Task prompt: Your task is to extract the lines from the one holding "Муж погибшей у" through the end of the material. Set them down exactly and add nothing.

Available records:
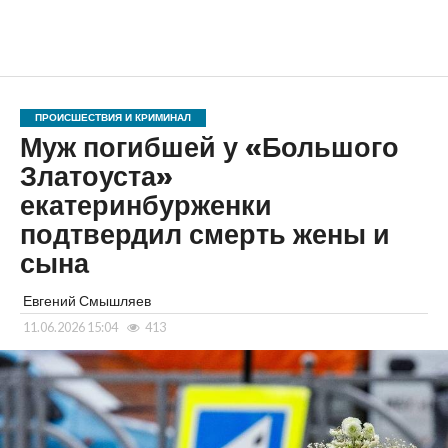
ПРОИСШЕСТВИЯ И КРИМИНАЛ
Муж погибшей у «Большого
Златоуста»
екатеринбурженки
подтвердил смерть жены и
сына
Евгений Смышляев
11.06.2026 15:04
413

Response:
Муж погибшей у «Большого
Златоуста»
екатеринбурженки
подтвердил смерть жены и
сына
Евгений Смышляев
11.06.2026 15:04
413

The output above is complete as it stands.